Given records
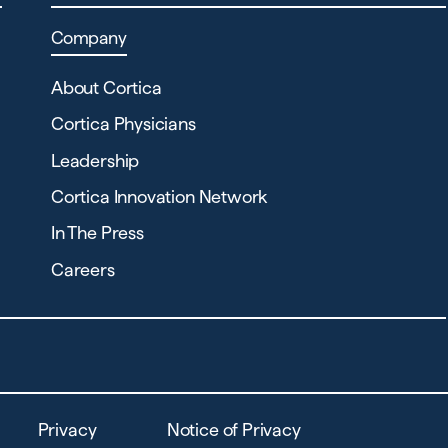
Company
About Cortica
Cortica Physicians
Leadership
Cortica Innovation Network
In The Press
Careers
Privacy
Notice of Privacy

What the task requires
Only the lines from the one containing "Cortica Physicians" through the end of the material belong in the answer, each restated word for word.

Task response
Cortica Physicians
Leadership
Cortica Innovation Network
In The Press
Careers
Privacy
Notice of Privacy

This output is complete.